3.7 Slowly Changing Dimensions (SCD) Patterns
Key Takeaways
- Slowly Changing Dimensions (SCD) handle updates to reference/dimension data that changes over time (e.g., customer addresses, product prices).
- SCD Type 1 overwrites the existing record with the new value, losing historical data but keeping the table simple.
- SCD Type 2 preserves history by creating a new row for each change, with effective date columns to track when each version was valid.
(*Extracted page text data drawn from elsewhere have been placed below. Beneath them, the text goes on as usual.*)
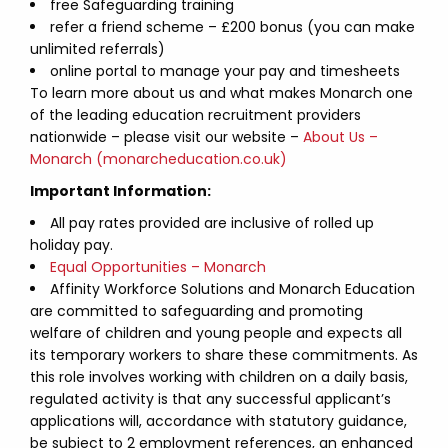
free Safeguarding training
refer a friend scheme – £200 bonus (you can make
unlimited referrals)
online portal to manage your pay and timesheets
To learn more about us and what makes Monarch one
of the leading education recruitment providers
nationwide – please visit our website –
About Us –
Monarch (monarcheducation.co.uk)
Important Information:
All pay rates provided are inclusive of rolled up
holiday pay.
Equal Opportunities – Monarch
Affinity Workforce Solutions and Monarch Education
are committed to safeguarding and promoting
welfare of children and young people and expects all
its temporary workers to share these commitments. As
this role involves working with children on a daily basis,
regulated activity is that any successful applicant’s
applications will, accordance with statutory guidance,
be subject to 2 employment references, an enhanced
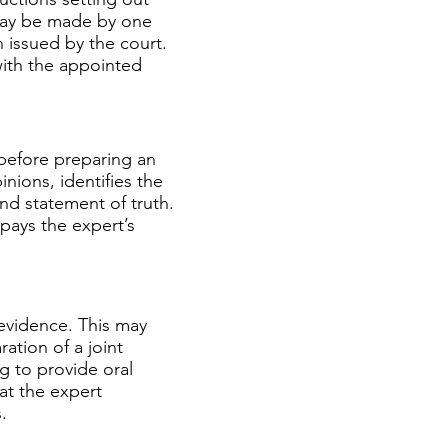
may be made by one
n issued by the court.
ith the appointed
before preparing an
nions, identifies the
nd statement of truth.
 pays the expert’s
 evidence. This may
ation of a joint
g to provide oral
hat the expert
.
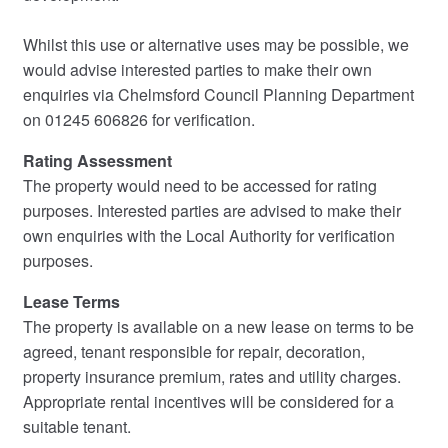
Whilst this use or alternative uses may be possible, we
would advise interested parties to make their own
enquiries via Chelmsford Council Planning Department
on 01245 606826 for verification.
Rating Assessment
The property would need to be accessed for rating
purposes. Interested parties are advised to make their
own enquiries with the Local Authority for verification
purposes.
Lease Terms
The property is available on a new lease on terms to be
agreed, tenant responsible for repair, decoration,
property insurance premium, rates and utility charges.
Appropriate rental incentives will be considered for a
suitable tenant.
- MERGE INTO is the primary SQL command for implementing both SCD Type 1 and SCD Type 2 patterns in Delta Lake.
- Change Data Feed (CDF) can track row-level changes for downstream SCD processing.
Slowly Changing Dimensions (SCD) Patterns
Quick Answer: SCD Type 1 overwrites records (no history). SCD Type 2 creates new rows for each change (full history with effective dates). Both are implemented using MERGE INTO in Delta Lake.
SCD Type 1: Overwrite
SCD Type 1 replaces the existing value with the new value. No history is maintained.
-- SCD Type 1: Update existing record with new value
MERGE INTO dim_customers AS target
USING staging_customers AS source
ON target.customer_id = source.customer_id
WHEN MATCHED THEN
UPDATE SET
target.name = source.name,
target.address = source.address,
target.phone = source.phone,
target.updated_at = current_timestamp()
WHEN NOT MATCHED THEN
INSERT (customer_id, name, address, phone, updated_at)
VALUES (source.customer_id, source.name, source.address, source.phone, current_timestamp());
Use SCD Type 1 when:
- Historical values are not needed
- Only the current state matters (e.g., correcting a typo)
- Simplicity is preferred over history tracking
SCD Type 2: Historical Tracking
SCD Type 2 preserves the full history of changes by creating a new row for each change:
-- SCD Type 2: Close existing record and insert new version
MERGE INTO dim_customers AS target
USING (
SELECT
customer_id,
name,
address,
phone,
current_timestamp() AS effective_start,
NULL AS effective_end,
TRUE AS is_current
FROM staging_customers
) AS source
ON target.customer_id = source.customer_id AND target.is_current = TRUE
WHEN MATCHED AND (
target.name != source.name OR
target.address != source.address OR
target.phone != source.phone
) THEN
UPDATE SET
target.effective_end = current_timestamp(),
target.is_current = FALSE
WHEN NOT MATCHED THEN
INSERT (customer_id, name, address, phone, effective_start, effective_end, is_current)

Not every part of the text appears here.